A Novel Way to Deliver Rare Disease Therapies
April 15, 2022
One of the challenges of delivering enzyme replacement and other therapies to treat rare diseases is the questions of how to best deliver them. EryDel is developing therapies that can be encapsultated in a patient’s red blood cells through its proprietary, point-of-care device. We spoke to Luca Benatti, CEO of EryDel, about the company’s technology for encapsulating medicines in red blood cells, its pipeline of rare disease therapies, and the advantages delivering treatments this way.
Daniel Levine: Luca. Thanks for joining us.
Luca Benatti: My pleasure.
Daniel Levine: We’re going to talk about EryDel, its drug delivery technology for encapsulating therapies in patients’ red blood cells, and why this can have particular benefit to patients with rare diseases. Let’s start with the why. Why deliver medicines by encapsulating them in red blood cells?
Luca Benatti: Yeah, the technology we are using, which is coming from decades of work on the red blood cells by our founder, Professor Magnani, took the advantage of the feature of these cells: that they are cells without genetic material, so without nucleotides; and the second aspect of these cells is the fact that when they are exposed to different solutions, different hypertonic solutions, their membrane becomes loose to allow drugs to be incorporated into the cells and then received. And in this way, you can use this as a vector for your therapeutics and when the cells are reinfused back into the patients you have the advantage that they will reach any compartment in the body.

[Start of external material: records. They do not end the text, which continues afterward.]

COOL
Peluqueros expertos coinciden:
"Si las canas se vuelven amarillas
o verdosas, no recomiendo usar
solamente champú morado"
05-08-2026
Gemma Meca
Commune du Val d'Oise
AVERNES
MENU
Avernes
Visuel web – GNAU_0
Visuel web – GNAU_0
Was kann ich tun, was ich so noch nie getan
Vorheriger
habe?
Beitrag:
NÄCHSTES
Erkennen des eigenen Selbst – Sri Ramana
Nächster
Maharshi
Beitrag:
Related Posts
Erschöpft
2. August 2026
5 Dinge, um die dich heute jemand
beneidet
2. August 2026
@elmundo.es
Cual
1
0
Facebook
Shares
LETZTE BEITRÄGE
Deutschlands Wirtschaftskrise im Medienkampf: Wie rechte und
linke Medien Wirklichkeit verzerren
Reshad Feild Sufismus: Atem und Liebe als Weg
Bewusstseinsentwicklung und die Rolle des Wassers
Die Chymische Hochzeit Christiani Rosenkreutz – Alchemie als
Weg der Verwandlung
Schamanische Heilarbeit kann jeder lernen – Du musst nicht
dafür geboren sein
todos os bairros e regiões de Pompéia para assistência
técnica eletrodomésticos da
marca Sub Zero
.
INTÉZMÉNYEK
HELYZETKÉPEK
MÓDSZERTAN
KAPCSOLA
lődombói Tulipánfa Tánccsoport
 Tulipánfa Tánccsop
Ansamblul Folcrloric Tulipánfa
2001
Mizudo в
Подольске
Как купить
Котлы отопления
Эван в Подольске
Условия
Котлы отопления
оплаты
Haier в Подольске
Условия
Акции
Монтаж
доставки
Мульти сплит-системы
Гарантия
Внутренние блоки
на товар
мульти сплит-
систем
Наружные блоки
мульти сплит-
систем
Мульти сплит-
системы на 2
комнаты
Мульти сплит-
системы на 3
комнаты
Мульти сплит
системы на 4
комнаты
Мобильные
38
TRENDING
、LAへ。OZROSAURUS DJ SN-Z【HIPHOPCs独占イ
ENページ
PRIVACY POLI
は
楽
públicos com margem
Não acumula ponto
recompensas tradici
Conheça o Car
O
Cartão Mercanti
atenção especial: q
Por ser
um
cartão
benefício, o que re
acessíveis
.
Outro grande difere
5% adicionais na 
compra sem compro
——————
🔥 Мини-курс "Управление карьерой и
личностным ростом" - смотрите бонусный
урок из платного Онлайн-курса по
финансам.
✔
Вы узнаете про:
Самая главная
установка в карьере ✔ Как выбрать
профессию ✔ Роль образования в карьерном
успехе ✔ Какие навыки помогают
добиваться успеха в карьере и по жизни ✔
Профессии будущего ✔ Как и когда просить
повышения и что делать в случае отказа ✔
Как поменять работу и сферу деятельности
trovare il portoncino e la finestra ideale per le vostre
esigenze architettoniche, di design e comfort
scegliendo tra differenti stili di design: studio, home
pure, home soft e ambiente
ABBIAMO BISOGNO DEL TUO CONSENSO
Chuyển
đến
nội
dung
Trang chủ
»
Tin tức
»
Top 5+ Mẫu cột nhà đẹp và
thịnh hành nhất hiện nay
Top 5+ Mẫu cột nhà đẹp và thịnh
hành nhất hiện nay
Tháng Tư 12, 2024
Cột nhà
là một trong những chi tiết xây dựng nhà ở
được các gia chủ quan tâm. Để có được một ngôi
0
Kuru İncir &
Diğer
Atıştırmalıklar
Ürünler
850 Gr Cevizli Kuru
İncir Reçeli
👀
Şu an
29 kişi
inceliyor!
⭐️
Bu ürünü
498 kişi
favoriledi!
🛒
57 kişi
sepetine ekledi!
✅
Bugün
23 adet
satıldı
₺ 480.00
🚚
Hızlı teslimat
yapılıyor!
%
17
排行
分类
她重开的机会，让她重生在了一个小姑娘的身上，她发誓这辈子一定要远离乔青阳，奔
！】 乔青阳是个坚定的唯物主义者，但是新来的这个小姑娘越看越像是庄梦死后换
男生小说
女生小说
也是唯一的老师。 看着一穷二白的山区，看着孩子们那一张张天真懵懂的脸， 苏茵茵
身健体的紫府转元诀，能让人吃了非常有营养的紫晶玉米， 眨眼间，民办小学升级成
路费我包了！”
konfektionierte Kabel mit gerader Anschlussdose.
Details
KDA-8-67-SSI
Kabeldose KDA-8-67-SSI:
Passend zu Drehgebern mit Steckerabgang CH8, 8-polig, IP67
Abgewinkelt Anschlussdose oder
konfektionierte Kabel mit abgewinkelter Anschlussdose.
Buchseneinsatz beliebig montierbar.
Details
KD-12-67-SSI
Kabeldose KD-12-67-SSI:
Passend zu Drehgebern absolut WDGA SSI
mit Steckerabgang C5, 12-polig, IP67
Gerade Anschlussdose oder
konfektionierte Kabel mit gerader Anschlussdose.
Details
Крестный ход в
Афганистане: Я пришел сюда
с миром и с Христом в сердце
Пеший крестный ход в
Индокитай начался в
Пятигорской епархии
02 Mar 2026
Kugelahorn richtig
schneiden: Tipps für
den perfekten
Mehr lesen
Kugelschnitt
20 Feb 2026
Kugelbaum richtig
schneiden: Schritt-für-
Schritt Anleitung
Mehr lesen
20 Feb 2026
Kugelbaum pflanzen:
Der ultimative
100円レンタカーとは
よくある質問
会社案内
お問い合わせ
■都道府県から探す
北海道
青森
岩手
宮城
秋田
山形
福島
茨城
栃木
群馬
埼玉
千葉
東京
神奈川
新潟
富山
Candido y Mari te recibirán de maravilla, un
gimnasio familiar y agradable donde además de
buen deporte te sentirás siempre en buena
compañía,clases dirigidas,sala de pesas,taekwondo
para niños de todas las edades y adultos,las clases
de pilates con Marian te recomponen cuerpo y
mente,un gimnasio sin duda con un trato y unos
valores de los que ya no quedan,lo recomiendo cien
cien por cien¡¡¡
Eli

Daniel Levine: How does encapsulating therapeutic in a red blood cell affect things like its half-life and alter dosing regimens?
Luca Benatti: For instance, we have many different applications. The first one for our lead product for ataxia telangiectasia, this rare neurological condition, is a prodrug of the known steroid dexamethasone that if infused directly into the bloodstream as a half-life of a few hours. The way we have used the red cells with the slow release mechanism is to produce an infusion every month, and it releases therapeutic over the entire month—so prolongs the half-life from few hours to a month.
Daniel Levine: And is that something you can control?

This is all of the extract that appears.